C’est d’un coeur pénétré de la plus vive reconnoissance que je Vous remercie, mon Cher Ami, de l’intérêt que Vous prenez à mon mariage.
Il est des plus heureux et l’on ne sauroit rien ajouter à mon bonheur. J’ai été passé deux mois à Berlin, et j’ai eû l’occasion d’entendre souvent les conversations de ce grand Roy, qui m’a comblé de politesses et de faveur. Quel charme pour moy de l’écouter! Les momens, que l’on passe avec lui ne paroissent sûrement pas être longs et l’on voit à regret en arriver la fin.
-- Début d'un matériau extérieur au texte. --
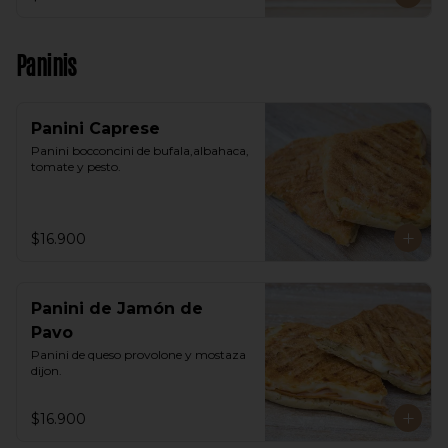
Paninis
Panini Caprese
Panini bocconcini de bufala,albahaca, 
tomate y pesto.
$16.900
Panini de Jamón de
Pavo
Panini de queso provolone y mostaza 
dijon.
$16.900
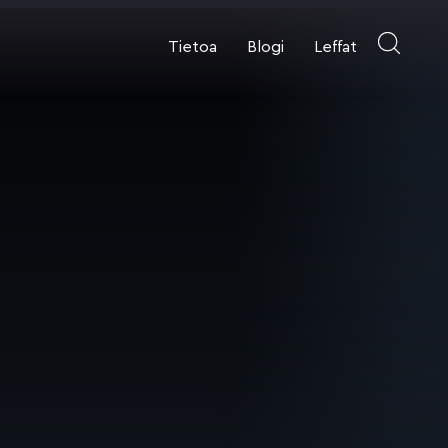
Tietoa
Blogi
Leffat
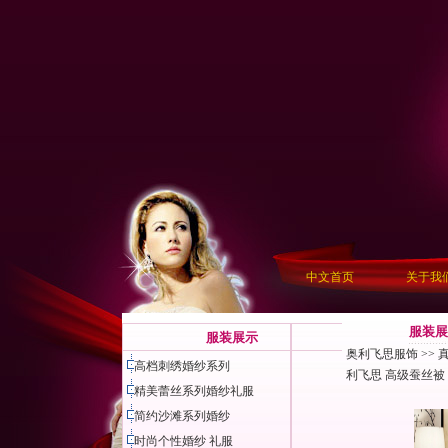
中文首页
关于我
服装展
服装展示
奥利飞思服饰
>>
高档刺绣婚纱系列
利飞思 高级蚕丝被
精美蕾丝系列婚纱礼服
简约沙滩系列婚纱
时尚个性婚纱 礼服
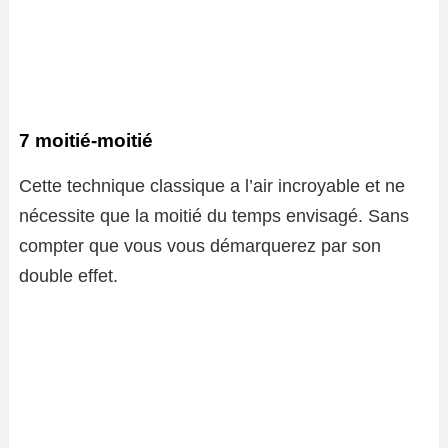
7 moitié-moitié
Cette technique classique a l’air incroyable et ne
nécessite que la moitié du temps envisagé. Sans
compter que vous vous démarquerez par son
double effet.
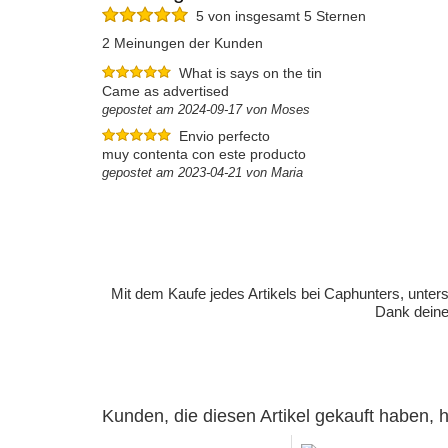
5 von insgesamt 5 Sternen
2 Meinungen der Kunden
What is says on the tin
Came as advertised
gepostet am 2024-09-17 von Moses
Envio perfecto
muy contenta con este producto
gepostet am 2023-04-21 von Maria
Mit dem Kaufe jedes Artikels bei Caphunters, unt
Dank deiner
Kunden, die diesen Artikel gekauft haben,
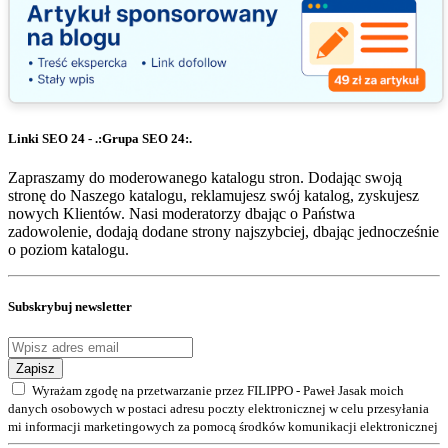
Linki SEO 24 - .:Grupa SEO 24:.
Zapraszamy do moderowanego katalogu stron. Dodając swoją
stronę do Naszego katalogu, reklamujesz swój katalog, zyskujesz
nowych Klientów. Nasi moderatorzy dbając o Państwa
zadowolenie, dodają dodane strony najszybciej, dbając jednocześnie
o poziom katalogu.
Subskrybuj newsletter
Zapisz
Wyrażam zgodę na przetwarzanie przez FILIPPO - Paweł Jasak moich
danych osobowych w postaci adresu poczty elektronicznej w celu przesyłania
mi informacji marketingowych za pomocą środków komunikacji elektronicznej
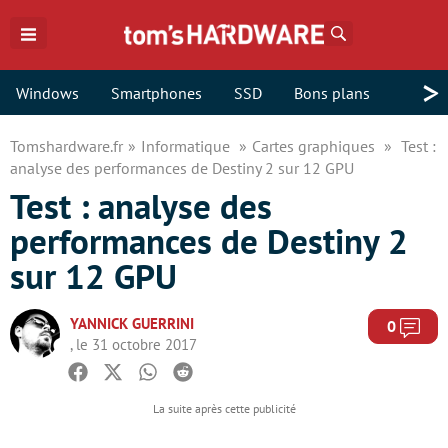
Rechercher
>
Windows
Smartphones
SSD
Bons plans
Tomshardware.fr
Informatique
Cartes graphiques
Test :
analyse des performances de Destiny 2 sur 12 GPU
Test : analyse des
performances de Destiny 2
sur 12 GPU
YANNICK GUERRINI
Com
0
, le 31 octobre 2017
Facebook
Twitter
Whatsapp
Reddit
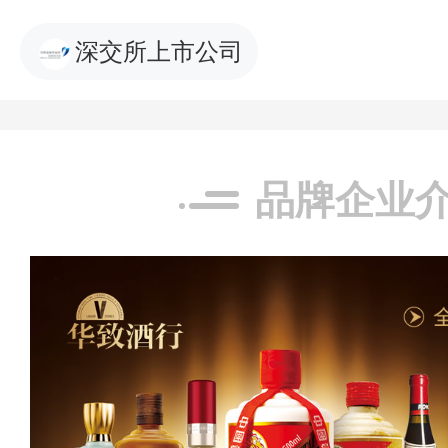
深交所上市公司
品牌企业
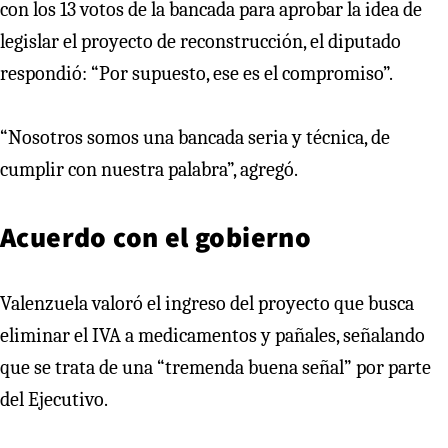
con los 13 votos de la bancada para aprobar la idea de
legislar el proyecto de reconstrucción, el diputado
respondió: “Por supuesto, ese es el compromiso”.
“Nosotros somos una bancada seria y técnica, de
cumplir con nuestra palabra”, agregó.
Acuerdo con el gobierno
Valenzuela valoró el ingreso del proyecto que busca
eliminar el IVA a medicamentos y pañales, señalando
que se trata de una “tremenda buena señal” por parte
del Ejecutivo.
Vous avez très bien fait, mon cher Ami, de ne m’avoir point envoyé une seconde lettre de la personne en question; gardez la seulement je vous prie, me voyant dans l’impossibilité de pouvoir y satisfaire. Que je suis charmé que les 50 Accès de fièvre n’ayent pas dérangé une santé aussi chère pour tous vos Amis et pour moi en particulier, qui vous aime au delà de toute expression. Vivez, cher Nestor de la littérature, vivez encore long tems pour le bien de l’humanité. Conservez moi toujours Votre amitié, qui m’est si prétieuse et soyez persuadé de la parfaite considération avec laquelle je suis,

Monsieur

Votre très humble et très obéïssant serviteur

Frederic L. D. Hesse

Donnez moi je Vous prie mon Cher Ami souvent de Vos nouvelles.